Antakya ilçesinde kurulan sahra hastanesinde bir haftadır görev yaptığını söyleyen doktor Tur Yıldız Biçer ise SÖZCÜ'ye yaptığı açıklamada, görev yaptığı günden itibaren uyuz vakalarında artış yaşandığını dile getirdi.

Antakya'da vatandaşların çoğunun kendi imkanlarıyla kurduğu derme çatma çadırlarda toplu halde yaşam mücadelesini sürdüğünü söyleyen Biçer şöyle devam etti:

“Yaklaşık bir haftadır sahra hastanesinde gönüllü olarak görev yapıyorum. Geldiğim güne göre uyuz vakalarında çok büyük artış yaşanmaya başladı. Sürekli de başvurular artıyor. Günde yaklaşık 300 hastaya bakıyoruz. Bunun yüzde 30-40 civarındaki vakalar uyuz hastalığı. Günde artık 30 hasta uyuz rahatsızlığı için geliyor. Çoğu zaman bir aileden bir kişi uyuza yakalandığı için geliyor.

Ancak bir ailede bir kişi uyuza yakalanmışsa, diğerlerinin de yakalanma ihtimali çok yüksek. Çünkü uyuz bulaşıcı bir hastalık. Sadece uyuz değil bitlenme olayları da artış durumda. Çünkü insanlar depremin olduğu günden bu zamana kadar banyo yapamıyor. Hijyen koşulları yetersiz.

Sağlık Bakanlığı bu konuda acil önlem alınmazsa bu hastalık salgına dönüşebilir. Uyuz hastalığı için ayrı bir bölümün açılması gerekir. Acilen deprem bölgesinde vatandaşların tuvalet ve banyo ihtiyacını karşılayabileceği alanların çoğaltılması gerekir. Yoksa önümüzdeki günlerde büyük bir uyuz, bit salgını ile karşı karşıya kalabiliriz. Çok vahim bir tablo var.”

“İLAÇ KONUSUNDA YETERLİ DEĞİLİZ”

Biçer bölgede yaşanan ilaç sıkıntısına da değinerek sözlerini şöyle sonlandırdı:

“Bize başvuran birçok vatandaşımızın çektiği en büyük sıkıntılardan birisi de ilaç. Çünkü önemli kronik rahatsızlıkları olan insanların ilaçları göçüğün altında kalmış. Şeker, kanser, tansiyon hastası olanların kullanması gereken ilaçları hep göçüğün altında. Bu nedenle vatandaş kendisi için önemli olan ilaçlara ulaşamıyor.

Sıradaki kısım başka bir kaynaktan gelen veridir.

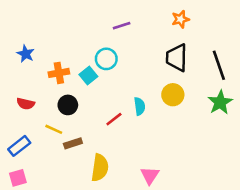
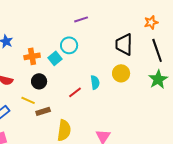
orange star: (180, 19) -> (151, 22), moved

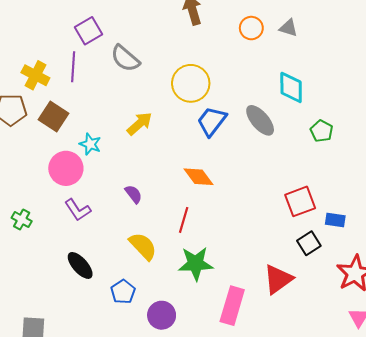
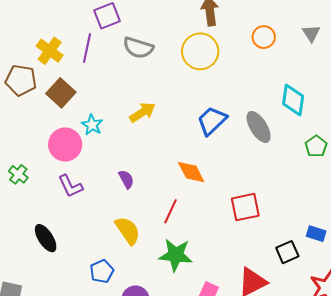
gray triangle: (288, 28) -> (311, 33), moved, turned 30
gray semicircle: (125, 58) -> (138, 48), turned -32
yellow circle: (191, 83) -> (200, 51), moved
red square: (300, 201) -> (245, 207), moved
green cross: (22, 220) -> (18, 174), moved
black ellipse: (80, 265) -> (46, 238), moved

Bizde elimizde kısıtlı imkanlarla temin ettiğimiz ilaçları vermeye çalışıyoruz. Ancak bizde ilaç konusunda yeterli değiliz. Her ilacı bünyemizde bulunduramayız. Kapsamlı bir eczane kadar elimizde ilaç yok. Çünkü önemli ilaçların saklama koşulları farklı. Bir sahra hastanesinde saklamak imkansız.

Bu nedenle insanlar ilaçlara ulaşmakta çok büyük zorluk yaşıyor. Bu nedenle Sağlık Bakanlığı'nın bir organizasyon içinde bu ilaçların temininin sağlanacağı yerler oluşturması gerekir. Şuanda bulunduğumuz deprem bölgesinde elinizde para bile olsa ağrı kesici bile alabileceğiniz eczane yok.”